_Task directions_
Check each line of the records below for the word "Battery" and copy those where it appears.

_Document layout detection data_

···

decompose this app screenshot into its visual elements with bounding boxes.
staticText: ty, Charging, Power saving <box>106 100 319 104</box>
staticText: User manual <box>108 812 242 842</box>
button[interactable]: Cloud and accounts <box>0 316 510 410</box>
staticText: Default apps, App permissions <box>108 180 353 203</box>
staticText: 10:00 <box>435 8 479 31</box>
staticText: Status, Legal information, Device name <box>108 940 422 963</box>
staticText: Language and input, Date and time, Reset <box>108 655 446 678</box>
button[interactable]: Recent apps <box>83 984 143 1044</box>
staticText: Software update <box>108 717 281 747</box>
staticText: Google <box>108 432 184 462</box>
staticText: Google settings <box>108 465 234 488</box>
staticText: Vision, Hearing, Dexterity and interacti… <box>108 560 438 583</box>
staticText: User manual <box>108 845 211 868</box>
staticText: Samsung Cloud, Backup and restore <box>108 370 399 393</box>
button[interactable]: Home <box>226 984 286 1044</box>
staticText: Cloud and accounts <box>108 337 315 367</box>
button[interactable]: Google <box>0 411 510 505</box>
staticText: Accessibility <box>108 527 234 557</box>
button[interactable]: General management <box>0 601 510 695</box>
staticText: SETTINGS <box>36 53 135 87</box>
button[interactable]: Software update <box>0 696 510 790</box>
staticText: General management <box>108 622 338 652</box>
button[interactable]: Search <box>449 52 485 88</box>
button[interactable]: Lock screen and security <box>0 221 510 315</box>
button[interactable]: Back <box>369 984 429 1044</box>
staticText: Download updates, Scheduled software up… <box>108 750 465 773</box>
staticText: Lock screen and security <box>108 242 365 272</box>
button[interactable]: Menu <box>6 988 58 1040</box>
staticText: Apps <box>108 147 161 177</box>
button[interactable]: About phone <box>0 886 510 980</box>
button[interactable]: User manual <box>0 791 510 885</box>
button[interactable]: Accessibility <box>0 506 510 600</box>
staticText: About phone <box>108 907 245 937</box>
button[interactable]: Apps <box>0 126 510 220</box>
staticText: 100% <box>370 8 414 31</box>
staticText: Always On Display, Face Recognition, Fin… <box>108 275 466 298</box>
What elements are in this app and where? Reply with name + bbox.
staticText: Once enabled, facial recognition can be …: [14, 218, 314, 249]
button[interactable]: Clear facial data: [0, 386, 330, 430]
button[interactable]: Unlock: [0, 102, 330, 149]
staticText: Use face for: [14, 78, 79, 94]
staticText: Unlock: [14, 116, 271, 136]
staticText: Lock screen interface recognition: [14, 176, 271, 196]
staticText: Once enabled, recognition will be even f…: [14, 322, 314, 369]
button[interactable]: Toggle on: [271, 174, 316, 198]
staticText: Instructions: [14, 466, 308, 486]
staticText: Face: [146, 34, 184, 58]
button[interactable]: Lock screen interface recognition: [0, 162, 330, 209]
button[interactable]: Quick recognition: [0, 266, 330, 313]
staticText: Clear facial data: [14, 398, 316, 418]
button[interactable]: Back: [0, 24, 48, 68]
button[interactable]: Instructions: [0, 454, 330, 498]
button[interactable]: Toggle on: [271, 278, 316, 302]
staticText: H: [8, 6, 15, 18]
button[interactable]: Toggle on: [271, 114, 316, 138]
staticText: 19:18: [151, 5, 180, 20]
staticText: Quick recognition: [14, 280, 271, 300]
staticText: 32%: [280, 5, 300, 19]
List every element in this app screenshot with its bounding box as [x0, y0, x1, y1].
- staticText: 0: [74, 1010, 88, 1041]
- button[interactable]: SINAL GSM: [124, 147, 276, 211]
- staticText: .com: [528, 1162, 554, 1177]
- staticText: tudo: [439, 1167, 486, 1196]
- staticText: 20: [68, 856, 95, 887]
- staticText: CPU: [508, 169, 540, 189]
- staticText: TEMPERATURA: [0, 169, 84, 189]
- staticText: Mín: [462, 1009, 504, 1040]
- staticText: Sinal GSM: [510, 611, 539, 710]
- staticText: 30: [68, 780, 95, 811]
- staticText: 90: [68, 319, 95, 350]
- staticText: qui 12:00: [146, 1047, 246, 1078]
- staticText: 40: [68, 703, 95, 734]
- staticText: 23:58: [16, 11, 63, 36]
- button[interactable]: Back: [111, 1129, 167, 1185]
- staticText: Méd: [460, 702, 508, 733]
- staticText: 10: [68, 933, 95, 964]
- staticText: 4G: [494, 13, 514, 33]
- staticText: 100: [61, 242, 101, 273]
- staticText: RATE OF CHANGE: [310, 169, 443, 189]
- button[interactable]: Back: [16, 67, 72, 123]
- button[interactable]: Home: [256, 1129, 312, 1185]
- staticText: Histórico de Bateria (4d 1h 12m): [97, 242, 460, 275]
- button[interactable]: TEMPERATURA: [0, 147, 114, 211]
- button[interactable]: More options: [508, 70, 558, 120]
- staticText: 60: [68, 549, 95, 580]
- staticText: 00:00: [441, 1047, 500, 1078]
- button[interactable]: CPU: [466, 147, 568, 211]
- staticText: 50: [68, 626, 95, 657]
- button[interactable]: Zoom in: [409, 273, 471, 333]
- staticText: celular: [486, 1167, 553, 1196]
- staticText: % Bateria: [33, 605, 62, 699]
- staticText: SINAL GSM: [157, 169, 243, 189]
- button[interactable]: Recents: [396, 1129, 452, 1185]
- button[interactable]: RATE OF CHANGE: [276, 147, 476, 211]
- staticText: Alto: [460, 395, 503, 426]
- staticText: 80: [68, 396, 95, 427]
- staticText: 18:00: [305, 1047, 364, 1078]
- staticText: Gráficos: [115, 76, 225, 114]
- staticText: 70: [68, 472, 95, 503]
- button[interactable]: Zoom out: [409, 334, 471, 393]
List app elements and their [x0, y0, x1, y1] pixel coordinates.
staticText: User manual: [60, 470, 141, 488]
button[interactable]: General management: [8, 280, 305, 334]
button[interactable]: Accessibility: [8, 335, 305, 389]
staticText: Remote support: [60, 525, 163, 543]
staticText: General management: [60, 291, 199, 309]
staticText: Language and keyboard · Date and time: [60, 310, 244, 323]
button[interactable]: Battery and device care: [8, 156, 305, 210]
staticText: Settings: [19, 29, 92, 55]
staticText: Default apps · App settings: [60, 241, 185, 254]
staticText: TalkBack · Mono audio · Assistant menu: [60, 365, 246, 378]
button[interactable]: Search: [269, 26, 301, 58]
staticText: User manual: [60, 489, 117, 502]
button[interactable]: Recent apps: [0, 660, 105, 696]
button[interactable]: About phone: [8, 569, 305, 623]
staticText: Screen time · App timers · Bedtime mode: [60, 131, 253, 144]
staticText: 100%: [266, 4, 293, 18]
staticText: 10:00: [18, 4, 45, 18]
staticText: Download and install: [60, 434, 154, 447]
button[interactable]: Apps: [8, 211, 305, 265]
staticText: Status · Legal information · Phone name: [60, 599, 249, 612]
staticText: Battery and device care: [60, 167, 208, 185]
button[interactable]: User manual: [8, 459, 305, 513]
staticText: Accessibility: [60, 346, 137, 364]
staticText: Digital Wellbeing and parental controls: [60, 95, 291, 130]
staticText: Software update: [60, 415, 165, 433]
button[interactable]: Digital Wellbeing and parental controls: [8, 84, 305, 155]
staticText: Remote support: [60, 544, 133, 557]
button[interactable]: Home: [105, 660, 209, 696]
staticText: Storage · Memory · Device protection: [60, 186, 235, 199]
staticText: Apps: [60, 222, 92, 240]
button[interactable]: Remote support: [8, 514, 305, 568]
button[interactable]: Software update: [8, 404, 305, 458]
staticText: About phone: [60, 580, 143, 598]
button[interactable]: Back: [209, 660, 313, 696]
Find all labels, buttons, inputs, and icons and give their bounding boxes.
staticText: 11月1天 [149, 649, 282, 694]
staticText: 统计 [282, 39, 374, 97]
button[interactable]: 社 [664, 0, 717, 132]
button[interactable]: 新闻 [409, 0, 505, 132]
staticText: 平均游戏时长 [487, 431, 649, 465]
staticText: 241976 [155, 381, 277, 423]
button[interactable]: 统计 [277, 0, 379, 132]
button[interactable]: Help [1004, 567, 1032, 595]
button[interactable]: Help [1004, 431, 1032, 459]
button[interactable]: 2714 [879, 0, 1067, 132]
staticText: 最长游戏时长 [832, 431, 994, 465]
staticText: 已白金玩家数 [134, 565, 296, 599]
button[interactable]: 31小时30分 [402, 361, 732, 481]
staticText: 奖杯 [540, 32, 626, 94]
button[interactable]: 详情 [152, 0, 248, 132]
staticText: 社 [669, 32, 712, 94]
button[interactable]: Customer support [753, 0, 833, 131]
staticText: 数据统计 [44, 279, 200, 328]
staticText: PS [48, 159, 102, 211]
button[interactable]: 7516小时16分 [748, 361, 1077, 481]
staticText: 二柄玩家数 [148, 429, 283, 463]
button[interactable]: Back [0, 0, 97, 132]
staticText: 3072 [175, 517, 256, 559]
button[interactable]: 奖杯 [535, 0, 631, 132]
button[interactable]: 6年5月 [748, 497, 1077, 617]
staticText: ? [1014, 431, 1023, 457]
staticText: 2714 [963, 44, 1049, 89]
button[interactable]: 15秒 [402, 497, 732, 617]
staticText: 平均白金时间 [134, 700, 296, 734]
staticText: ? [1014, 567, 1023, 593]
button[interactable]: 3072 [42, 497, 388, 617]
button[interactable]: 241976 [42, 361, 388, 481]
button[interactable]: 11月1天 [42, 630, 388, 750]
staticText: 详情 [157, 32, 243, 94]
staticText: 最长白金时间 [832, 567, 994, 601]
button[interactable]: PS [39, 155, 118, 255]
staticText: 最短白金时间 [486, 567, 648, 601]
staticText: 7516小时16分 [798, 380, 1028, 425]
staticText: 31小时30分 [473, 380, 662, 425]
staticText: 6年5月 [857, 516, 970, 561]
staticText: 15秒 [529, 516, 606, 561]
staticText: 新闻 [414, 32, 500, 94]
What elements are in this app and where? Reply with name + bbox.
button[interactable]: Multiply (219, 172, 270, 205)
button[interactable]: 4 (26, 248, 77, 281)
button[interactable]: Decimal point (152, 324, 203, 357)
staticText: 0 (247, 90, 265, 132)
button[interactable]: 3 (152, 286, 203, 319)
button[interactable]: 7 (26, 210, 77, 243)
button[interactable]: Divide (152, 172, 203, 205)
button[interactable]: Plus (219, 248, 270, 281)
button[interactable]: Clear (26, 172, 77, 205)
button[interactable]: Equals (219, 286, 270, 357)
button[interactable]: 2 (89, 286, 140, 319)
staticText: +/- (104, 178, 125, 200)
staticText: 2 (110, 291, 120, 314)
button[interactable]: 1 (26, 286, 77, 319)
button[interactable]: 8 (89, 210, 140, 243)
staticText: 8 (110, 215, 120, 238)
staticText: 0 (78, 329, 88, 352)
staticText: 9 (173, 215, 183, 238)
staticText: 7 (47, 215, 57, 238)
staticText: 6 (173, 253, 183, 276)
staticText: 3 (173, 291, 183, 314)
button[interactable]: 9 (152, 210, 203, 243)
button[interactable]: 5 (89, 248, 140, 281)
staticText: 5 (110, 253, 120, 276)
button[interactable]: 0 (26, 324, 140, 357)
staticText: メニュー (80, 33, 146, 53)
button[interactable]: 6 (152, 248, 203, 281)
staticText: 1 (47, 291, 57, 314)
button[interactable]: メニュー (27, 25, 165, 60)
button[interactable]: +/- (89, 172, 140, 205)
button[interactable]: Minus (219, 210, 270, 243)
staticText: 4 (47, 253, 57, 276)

···

_Expected output_
button[interactable]: Battery and device care: [8, 156, 305, 210]
staticText: Battery and device care: [60, 167, 208, 185]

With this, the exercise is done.